- Problem -
After locating the line with "Coordinate frame: 230×186.", retype it and every later line exactly, stopping at the end of the records.

-- Study material follows --

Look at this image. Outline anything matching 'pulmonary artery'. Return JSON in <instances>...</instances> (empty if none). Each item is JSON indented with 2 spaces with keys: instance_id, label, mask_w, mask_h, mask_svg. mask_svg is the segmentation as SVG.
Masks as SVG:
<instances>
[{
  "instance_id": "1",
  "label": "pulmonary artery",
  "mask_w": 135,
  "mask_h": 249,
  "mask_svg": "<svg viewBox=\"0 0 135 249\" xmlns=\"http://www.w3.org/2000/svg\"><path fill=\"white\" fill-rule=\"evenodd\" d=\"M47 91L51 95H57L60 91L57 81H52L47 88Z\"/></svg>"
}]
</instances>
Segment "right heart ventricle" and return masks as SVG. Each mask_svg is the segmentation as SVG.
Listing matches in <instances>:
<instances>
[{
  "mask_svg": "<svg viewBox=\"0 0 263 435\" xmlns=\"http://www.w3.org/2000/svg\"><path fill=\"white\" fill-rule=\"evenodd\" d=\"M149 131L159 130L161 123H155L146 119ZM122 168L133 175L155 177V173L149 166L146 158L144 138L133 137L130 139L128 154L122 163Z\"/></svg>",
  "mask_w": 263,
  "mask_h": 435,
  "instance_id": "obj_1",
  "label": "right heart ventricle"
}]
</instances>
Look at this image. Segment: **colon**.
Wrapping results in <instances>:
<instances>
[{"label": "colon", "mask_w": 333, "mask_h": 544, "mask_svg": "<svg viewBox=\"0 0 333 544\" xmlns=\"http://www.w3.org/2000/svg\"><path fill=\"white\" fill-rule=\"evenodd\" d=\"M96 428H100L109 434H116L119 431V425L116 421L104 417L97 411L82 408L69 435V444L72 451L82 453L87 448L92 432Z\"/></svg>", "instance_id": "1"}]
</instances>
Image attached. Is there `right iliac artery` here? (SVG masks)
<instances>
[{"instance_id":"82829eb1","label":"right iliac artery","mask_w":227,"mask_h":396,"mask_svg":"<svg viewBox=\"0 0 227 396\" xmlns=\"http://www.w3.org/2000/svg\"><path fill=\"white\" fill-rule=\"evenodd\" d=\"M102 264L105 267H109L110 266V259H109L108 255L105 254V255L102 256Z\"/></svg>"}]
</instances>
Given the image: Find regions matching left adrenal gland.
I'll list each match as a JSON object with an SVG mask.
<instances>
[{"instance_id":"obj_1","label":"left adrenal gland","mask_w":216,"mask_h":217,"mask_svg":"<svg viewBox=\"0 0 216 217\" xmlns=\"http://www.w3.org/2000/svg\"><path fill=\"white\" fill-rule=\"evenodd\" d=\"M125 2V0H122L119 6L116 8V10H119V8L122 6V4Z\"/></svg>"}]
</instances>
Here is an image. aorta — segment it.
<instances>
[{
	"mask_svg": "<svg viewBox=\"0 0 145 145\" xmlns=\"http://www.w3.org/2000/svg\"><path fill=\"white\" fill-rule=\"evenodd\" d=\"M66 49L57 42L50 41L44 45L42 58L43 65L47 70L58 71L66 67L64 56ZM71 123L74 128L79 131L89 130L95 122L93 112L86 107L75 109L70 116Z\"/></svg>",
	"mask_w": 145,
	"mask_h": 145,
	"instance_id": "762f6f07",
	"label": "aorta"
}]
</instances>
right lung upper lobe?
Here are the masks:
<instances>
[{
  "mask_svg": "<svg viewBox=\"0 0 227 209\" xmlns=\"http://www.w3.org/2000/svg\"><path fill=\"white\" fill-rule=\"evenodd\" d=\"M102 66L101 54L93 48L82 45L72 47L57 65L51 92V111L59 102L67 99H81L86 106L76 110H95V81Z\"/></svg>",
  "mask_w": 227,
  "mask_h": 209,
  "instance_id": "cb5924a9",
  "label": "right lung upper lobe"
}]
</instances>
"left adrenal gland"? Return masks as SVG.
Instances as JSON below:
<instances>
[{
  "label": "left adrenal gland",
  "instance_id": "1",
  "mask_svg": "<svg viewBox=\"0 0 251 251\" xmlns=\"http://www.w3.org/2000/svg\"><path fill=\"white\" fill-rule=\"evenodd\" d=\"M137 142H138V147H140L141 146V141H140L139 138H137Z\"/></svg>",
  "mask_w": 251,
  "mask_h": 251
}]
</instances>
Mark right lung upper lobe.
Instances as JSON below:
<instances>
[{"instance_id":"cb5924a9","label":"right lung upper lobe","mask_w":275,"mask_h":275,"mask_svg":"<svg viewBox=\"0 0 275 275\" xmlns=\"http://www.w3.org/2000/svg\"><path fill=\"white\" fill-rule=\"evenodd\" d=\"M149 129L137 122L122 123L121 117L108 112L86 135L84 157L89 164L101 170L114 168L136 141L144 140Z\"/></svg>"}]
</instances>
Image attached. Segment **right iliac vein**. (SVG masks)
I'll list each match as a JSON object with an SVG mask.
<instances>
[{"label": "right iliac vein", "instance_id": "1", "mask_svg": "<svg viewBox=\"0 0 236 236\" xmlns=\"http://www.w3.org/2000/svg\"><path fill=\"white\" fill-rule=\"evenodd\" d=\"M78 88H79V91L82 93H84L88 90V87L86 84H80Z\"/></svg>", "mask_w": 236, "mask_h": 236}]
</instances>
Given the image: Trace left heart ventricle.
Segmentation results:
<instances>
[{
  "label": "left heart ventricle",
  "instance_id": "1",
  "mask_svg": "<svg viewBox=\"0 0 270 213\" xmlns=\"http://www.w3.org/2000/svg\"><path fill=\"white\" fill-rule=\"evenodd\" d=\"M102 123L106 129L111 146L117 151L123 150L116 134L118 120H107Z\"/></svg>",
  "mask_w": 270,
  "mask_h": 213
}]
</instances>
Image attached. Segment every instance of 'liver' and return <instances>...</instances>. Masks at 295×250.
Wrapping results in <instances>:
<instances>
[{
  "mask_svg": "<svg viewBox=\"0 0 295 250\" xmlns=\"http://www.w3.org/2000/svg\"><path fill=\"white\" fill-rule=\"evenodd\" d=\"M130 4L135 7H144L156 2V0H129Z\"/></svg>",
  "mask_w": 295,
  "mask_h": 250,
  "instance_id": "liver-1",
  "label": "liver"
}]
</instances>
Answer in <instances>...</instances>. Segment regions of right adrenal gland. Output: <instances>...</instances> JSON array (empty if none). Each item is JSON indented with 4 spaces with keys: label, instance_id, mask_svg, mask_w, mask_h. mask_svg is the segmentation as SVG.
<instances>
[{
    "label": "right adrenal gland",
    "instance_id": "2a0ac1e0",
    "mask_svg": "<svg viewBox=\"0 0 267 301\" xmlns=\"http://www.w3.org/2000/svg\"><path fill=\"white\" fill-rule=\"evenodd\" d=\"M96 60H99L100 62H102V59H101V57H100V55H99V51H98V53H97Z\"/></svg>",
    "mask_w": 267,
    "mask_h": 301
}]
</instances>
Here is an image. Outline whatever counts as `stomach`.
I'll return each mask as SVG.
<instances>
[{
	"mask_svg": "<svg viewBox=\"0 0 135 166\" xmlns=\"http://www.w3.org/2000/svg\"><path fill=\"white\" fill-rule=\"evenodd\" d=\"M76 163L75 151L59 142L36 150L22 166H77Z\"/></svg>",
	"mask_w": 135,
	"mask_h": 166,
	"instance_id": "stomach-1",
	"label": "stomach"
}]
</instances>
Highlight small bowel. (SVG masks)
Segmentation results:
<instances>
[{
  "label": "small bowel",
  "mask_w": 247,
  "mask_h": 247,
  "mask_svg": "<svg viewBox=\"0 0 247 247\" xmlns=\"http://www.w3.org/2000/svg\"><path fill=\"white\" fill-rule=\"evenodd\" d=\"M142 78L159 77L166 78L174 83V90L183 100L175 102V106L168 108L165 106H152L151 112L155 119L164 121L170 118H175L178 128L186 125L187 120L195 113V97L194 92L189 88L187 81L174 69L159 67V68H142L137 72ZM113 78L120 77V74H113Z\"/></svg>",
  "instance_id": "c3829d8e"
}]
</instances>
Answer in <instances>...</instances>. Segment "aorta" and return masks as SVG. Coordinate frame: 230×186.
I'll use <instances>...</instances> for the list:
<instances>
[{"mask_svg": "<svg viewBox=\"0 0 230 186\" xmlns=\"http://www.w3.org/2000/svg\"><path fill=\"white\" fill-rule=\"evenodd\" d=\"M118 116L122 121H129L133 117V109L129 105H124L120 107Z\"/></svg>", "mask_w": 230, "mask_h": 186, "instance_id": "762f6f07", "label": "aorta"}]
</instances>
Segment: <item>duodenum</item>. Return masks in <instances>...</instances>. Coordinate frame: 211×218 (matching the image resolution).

-- Study material concluded --

- Task output -
Answer in <instances>...</instances>. Segment "aorta" and return masks as SVG. Coordinate frame: 230×186.
I'll use <instances>...</instances> for the list:
<instances>
[{"mask_svg": "<svg viewBox=\"0 0 230 186\" xmlns=\"http://www.w3.org/2000/svg\"><path fill=\"white\" fill-rule=\"evenodd\" d=\"M118 116L122 121H129L133 117V109L129 105H124L120 107Z\"/></svg>", "mask_w": 230, "mask_h": 186, "instance_id": "762f6f07", "label": "aorta"}]
</instances>
Segment: <item>duodenum</item>. Return masks in <instances>...</instances>. Coordinate frame: 211×218 (matching the image resolution).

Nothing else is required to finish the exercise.